Meiga Itogami parlait d’une voix basse, tandis qu’une mouette d’un blanc terne, la seule qui n’avait pas disparu, se posait sur le bout de ses doigts. Il avait arraché à la jeune fille le droit de contrôler le shikigami.
Cependant, Meiga n’afficha même pas un soupçon de fierté face à cet exploit, puisqu’il s’enquit d’un ton doux : « Tartarus Lapse. — Je suppose que l’Agence du Roi Lion ne peut pas simplement les laisser partir ? »
« Je suppose que non… mais j’ai pensé qu’avant de m’en débarrasser, je voulais te rencontrer. »
Koyomi Shizuka, le chef titulaire des trois saints de l’Agence du roi lion, parlait d’un ton poli, presque mièvre.
« S’il te plaît, dis-moi, Meiga Itogami. À quoi penses-tu ? Si l’objectif de Tartarus Lapse était de détruire l’île d’Itogami, tu laisserais tout tomber pour les écraser. Pourtant, tu observes en silence alors qu’ils prennent pour cible la prêtresse de Caïn, la divinité que tu vénères… »
« Es-tu venue vérifier mes véritables intentions ? » demanda Meiga, amusé.
Koyomi fit un léger signe de tête. « C’est MAR qui t’a donné refuge en tant que fugitif de la barrière pénitentiaire, n’est-ce pas ? »
« Magna Ataraxia Research Incorporated, dis-tu ? »
« En tant que conglomérat international et sponsor financier de la Corporation de Management du Gigafloat, même la garde de l’île et les mages d’attaque ne peuvent pas facilement mettre la main sur le groupe. C’est ainsi que, malgré ton statut de fugitif en liberté, tu as pu recueillir diverses informations et te déplacer librement sur l’île. Est-ce que je me trompe ? »

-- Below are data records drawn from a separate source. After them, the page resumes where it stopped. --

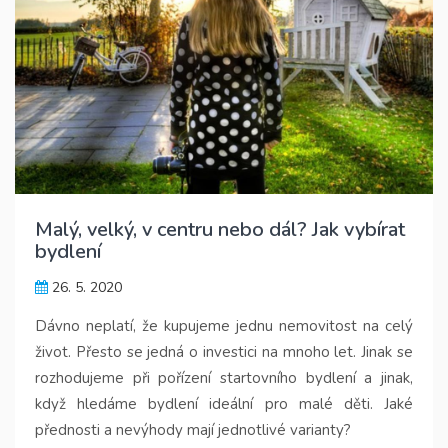
Malý, velký, v centru nebo dál? Jak vybírat
bydlení
26. 5. 2020
Dávno neplatí, že kupujeme jednu nemovitost na celý
život. Přesto se jedná o investici na mnoho let. Jinak se
rozhodujeme při pořízení startovního bydlení a jinak,
když hledáme bydlení ideální pro malé děti. Jaké
přednosti a nevýhody mají jednotlivé varianty?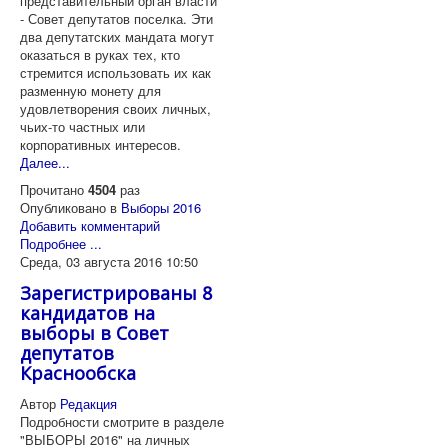
представительный орган власти
- Совет депутатов поселка. Эти
два депутатских мандата могут
оказаться в руках тех, кто
стремится использовать их как
разменную монету для
удовлетворения своих личных,
чьих-то частных или
корпоративных интересов.
Далее...
Прочитано
4504
раз
Опубликовано в
Выборы 2016
Добавить комментарий
Подробнее ...
Среда, 03 августа 2016 10:50
Зарегистрированы 8
кандидатов на
выборы в Совет
депутатов
Краснообска
Автор
Редакция
Подробности смотрите в разделе
"ВЫБОРЫ 2016" на личных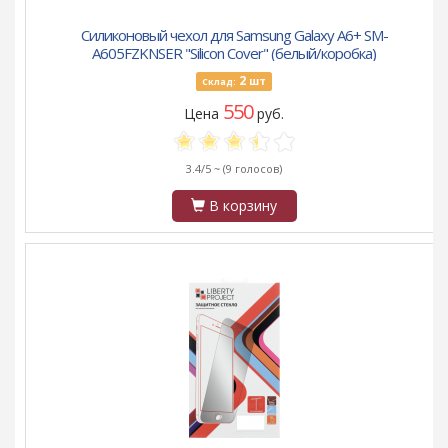
Силиконовый чехол для Samsung Galaxy A6+ SM-
A605FZKNSER "Silicon Cover" (белый/коробка)
2
шт
Склад:
550
Цена
руб.
3.4/5 ~
(9 голосов)
В корзину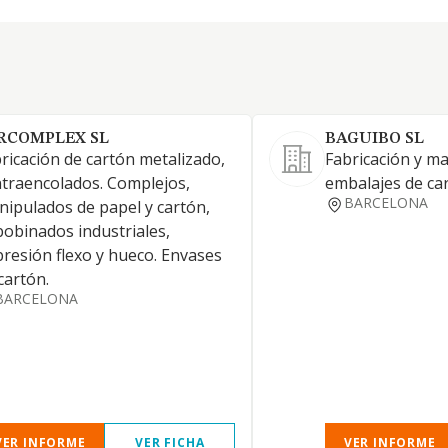
RCOMPLEX SL
BAGUIBO SL
ricación de cartón metalizado,
Fabricación y m
traencolados. Complejos,
embalajes de ca
BARCELONA
ipulados de papel y cartón,
obinados industriales,
resión flexo y hueco. Envases
cartón.
BARCELONA
VER INFORME
VER FICHA
VER INFORME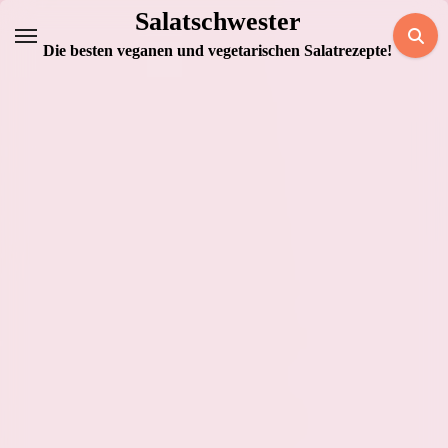
Zum
Salatschwester
Inhalt
Die besten veganen und vegetarischen Salatrezepte!
springen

« Je vois… Une supposition amusante. » Meiga feignit l’innocence, tandis qu’un sourire s’emparait de lui. Puis il haussa les épaules. « Cependant, il vaut mieux ne pas parler imprudemment de cela dans un lieu public. Je ne serai pas responsable si toi et l’Agence du Roi Lion portiez de telles accusations au détriment de votre propre réputation. »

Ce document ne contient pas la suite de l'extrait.